Penduduk Himsh pernah mendatangi Umar bin Abdul Aziz seraya mengadu: Hai Amirul Mukminin Aku ingin diberi keputusan dengan
hukum Allah. Apa yang engkau maksud?, tanya Umar bin Abdul Aziz. Abbas bin Walid bin Abdul Malik telah merampas tanahku, lanjutnya.
Saat itu Abbas sedang duduk di samping Umar bin Abdul Aziz. Maka Umar bin Abdul Aziz pun menanyakan hal itu kepada Abbas, Apa komentarmu?.

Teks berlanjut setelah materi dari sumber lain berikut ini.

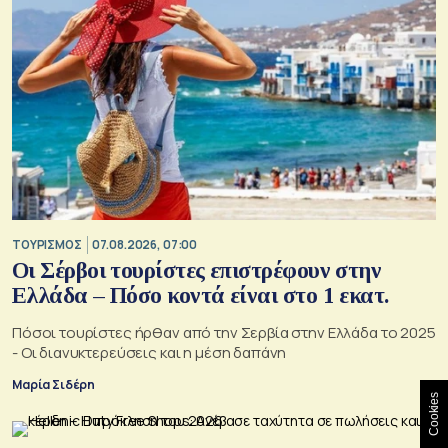
ΤΟΥΡΙΣΜΟΣ
07.08.2026, 07:00
Οι Σέρβοι τουρίστες επιστρέφουν στην
Ελλάδα – Πόσο κοντά είναι στο 1 εκατ.
Πόσοι τουρίστες ήρθαν από την Σερβία στην Ελλάδα το 2025
- Οι διανυκτερεύσεις και η μέση δαπάνη
Μαρία Σιδέρη
Cookies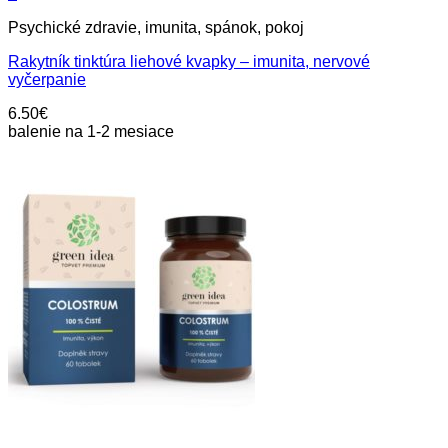
Psychické zdravie, imunita, spánok, pokoj
Rakytník tinktúra liehové kvapky – imunita, nervové
vyčerpanie
6.50
€
balenie na 1-2 mesiace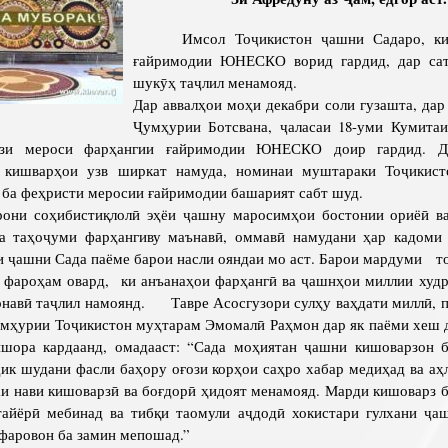
Сохтори Институт
Имсол Тоҷикистон ҷашни Садаро, ки 
ғайримодии ЮНЕСКО ворид гардид, дар са
Роҳбарон ва кормандон
шукӯҳ таҷлил менамояд.
Дар аввалҳои моҳи декабри соли гузашта, да
Ҷумҳурии Ботсвана, ҷаласаи 18-уми Кумитаи
зи мероси фарҳангии ғайримодии ЮНЕСКО доир гардид. Д
 кишварҳои узв ширкат намуда, номинаи муштараки Тоҷикис
ба феҳристи меросии ғайримодии башарият сабт шуд.
 соҳибистиқлолӣ эҳёи ҷашну маросимҳои бостонии ориёӣ ва
а таҳоҷуми фарҳангиву маънавӣ, оммавӣ намудани ҳар кадоми 
 ҷашни Сада паёме барои насли ояндаи мо аст. Барои мардуми т
н фароҳам овард, ки анъанаҳои фарҳангӣ ва ҷашнҳои миллии худ
навӣ таҷлил намоянд.
Тавре Асосгузори сулҳу ваҳдати миллӣ, п
умҳурии Тоҷикистон муҳтарам Эмомалӣ Раҳмон дар як паёми хеш д
шора кардаанд, омадааст: “Сада моҳиятан ҷашни кишоварзон б
дик шудани фасли баҳору оғози корҳои саҳро хабар медиҳад ва аҳ
и нави кишоварзӣ ва боғдорӣ ҳидоят менамояд. Марди кишоварз б
тайёрӣ мебинад ва тибқи таомули аҷдодӣ хокистари гулхани ҷа
фаровон ба замин мепошад.”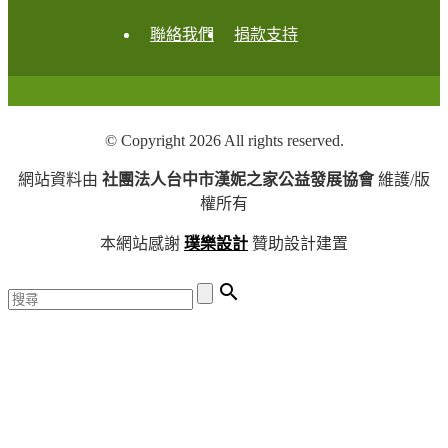
聯絡我們
捐款支持
© Copyright 2026 All rights reserved.
網站資料由
社團法人台中市漢妮之家公益發展協會
維護/版
權所有
本網站感謝
璞樂設計
贊助設計建置
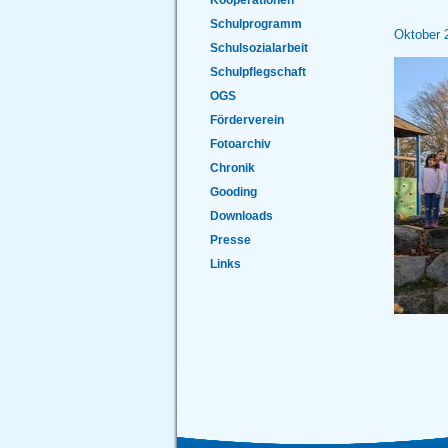
Schulprogramm
Oktober 
Schulsozialarbeit
Schulpflegschaft
OGS
Förderverein
Fotoarchiv
Chronik
Gooding
Downloads
Presse
Links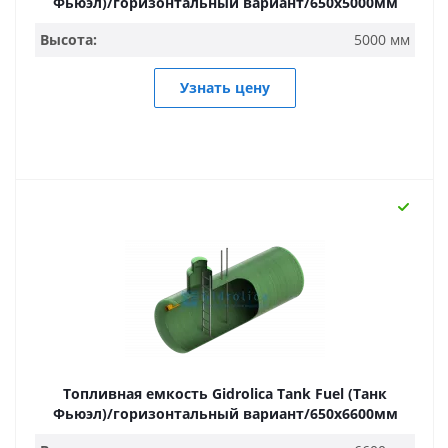
Фьюэл)/горизонтальный вариант/650х5000мм
Высота:
5000 мм
Узнать цену
Топливная емкость Gidrolica Tank Fuel (Танк
Фьюэл)/горизонтальный вариант/650х6600мм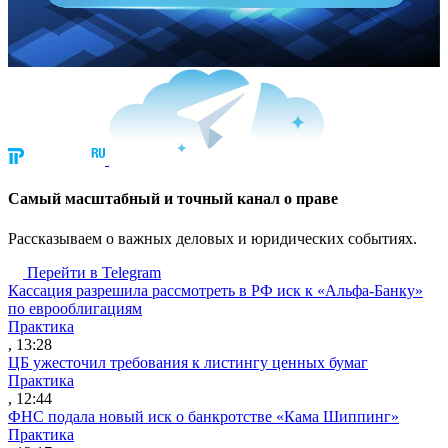
Cамый масштабный и точный канал о праве
Рассказываем о важных деловых и юридических событиях.
Перейти в Telegram
Кассация разрешила рассмотреть в РФ иск к «Альфа-Банку»
по еврооблигациям
Практика
, 13:28
ЦБ ужесточил требования к листингу ценных бумаг
Практика
, 12:44
ФНС подала новый иск о банкротстве «Кама Шиппинг»
Практика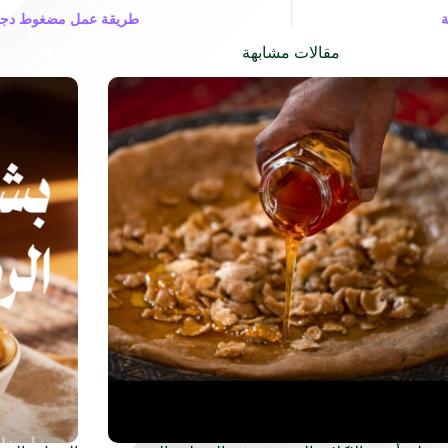
ة
طريقة عمل مضغوط دجاج 
مقالات مشابهة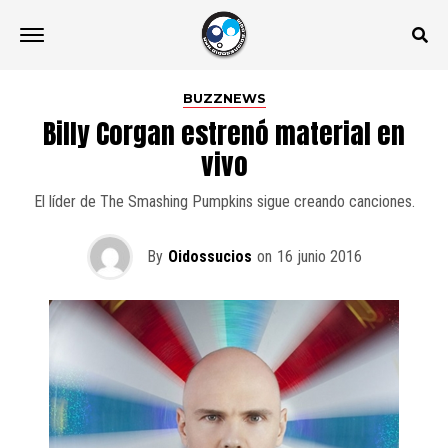
BUZZNEWS
Billy Corgan estrenó material en
vivo
El líder de The Smashing Pumpkins sigue creando canciones.
By
Oidossucios
on
16 junio 2016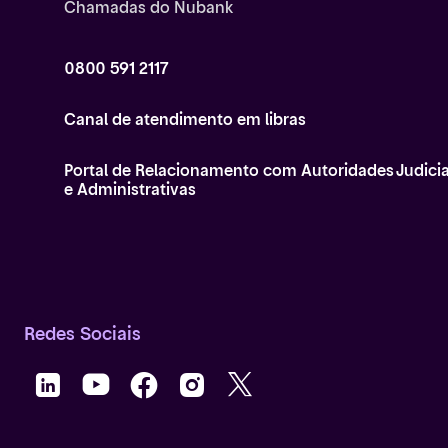
Chamadas do Nubank
0800 591 2117
Canal de atendimento em libras
Portal de Relacionamento com Autoridades Judicia
e Administrativas
Redes Sociais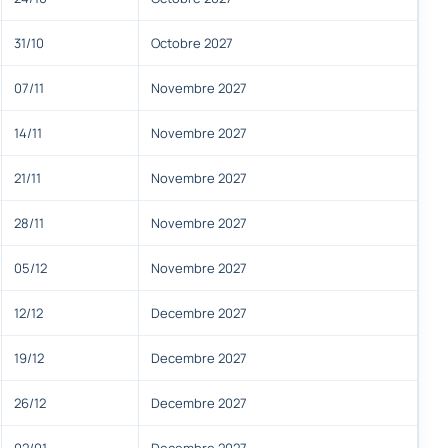
31/10
Octobre 2027
07/11
Novembre 2027
14/11
Novembre 2027
21/11
Novembre 2027
28/11
Novembre 2027
05/12
Novembre 2027
12/12
Decembre 2027
19/12
Decembre 2027
26/12
Decembre 2027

Aku terpaksa melakukan itu karena mendapat perintah langsung dari ayahku; Walid bin Abdul Malik, sahut Abbas membela diri. Lalu Umar pun
balik bertanya kepada si Dzimmi, Apa komentarmu?. Wahai Amirul Mukminin Aku ingin diberi keputusan dengan hukum Allah, ulang si
Dzimmi. Serta merta Umar bin Abdul Aziz pun berkata: “Hukum Allah lebih berhak untuk ditegakkan dari pada hukum Walid bin Abdul Malik”,
seraya memerintahkan Abbas untuk mengembalikan tanah yang telah dirampasnya.